**WORK REQUEST**
If a line in the following entries contains the string "Kontoeingang", it counts toward the total; report only that total.

**DATA EXTRACTS**
******************************

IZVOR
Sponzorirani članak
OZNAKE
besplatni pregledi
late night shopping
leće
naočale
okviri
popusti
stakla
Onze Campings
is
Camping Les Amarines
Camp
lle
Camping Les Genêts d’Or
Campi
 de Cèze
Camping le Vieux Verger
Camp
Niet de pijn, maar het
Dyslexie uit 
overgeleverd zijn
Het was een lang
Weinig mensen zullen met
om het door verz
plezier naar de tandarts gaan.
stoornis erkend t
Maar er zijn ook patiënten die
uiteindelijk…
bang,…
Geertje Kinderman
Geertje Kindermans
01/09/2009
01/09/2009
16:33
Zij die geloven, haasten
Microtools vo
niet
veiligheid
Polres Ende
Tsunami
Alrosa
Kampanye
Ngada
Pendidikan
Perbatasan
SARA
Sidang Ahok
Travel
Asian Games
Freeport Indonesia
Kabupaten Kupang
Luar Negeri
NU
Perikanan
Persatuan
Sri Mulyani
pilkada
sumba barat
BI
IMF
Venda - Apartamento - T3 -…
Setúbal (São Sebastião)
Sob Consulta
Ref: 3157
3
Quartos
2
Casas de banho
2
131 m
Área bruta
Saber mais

******************************

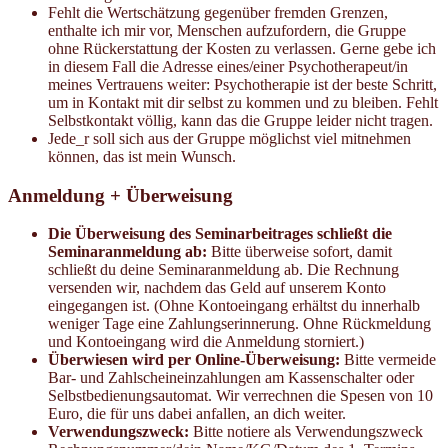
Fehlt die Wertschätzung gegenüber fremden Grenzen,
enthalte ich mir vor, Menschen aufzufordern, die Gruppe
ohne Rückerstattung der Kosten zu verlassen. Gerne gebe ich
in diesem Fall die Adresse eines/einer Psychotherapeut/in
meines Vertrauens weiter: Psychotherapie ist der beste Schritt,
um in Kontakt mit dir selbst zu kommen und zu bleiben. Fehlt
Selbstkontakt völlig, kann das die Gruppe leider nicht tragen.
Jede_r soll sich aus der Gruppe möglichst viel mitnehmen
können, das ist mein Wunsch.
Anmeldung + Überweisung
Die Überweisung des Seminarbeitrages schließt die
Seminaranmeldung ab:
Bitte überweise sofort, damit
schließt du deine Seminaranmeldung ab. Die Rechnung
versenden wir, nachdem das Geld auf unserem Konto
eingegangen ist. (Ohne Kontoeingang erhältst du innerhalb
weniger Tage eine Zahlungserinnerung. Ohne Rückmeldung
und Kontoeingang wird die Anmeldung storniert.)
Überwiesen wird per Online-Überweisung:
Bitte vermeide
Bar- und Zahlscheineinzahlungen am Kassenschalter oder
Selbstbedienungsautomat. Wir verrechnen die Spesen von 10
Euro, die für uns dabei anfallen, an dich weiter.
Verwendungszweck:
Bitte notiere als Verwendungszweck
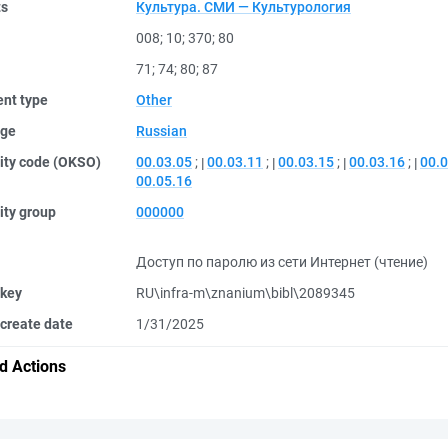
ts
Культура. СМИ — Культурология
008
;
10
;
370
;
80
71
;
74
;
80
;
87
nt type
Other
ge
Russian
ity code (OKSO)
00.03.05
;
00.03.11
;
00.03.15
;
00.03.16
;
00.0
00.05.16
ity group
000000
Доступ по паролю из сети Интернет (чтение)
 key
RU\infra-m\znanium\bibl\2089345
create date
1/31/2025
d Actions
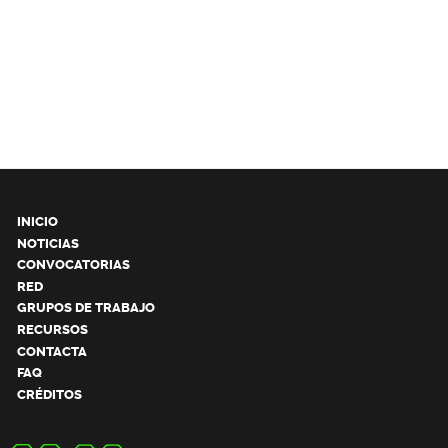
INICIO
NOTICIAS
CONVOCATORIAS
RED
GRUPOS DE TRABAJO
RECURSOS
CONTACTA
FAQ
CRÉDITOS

******************************

**EXERCISE RESPONSE**
2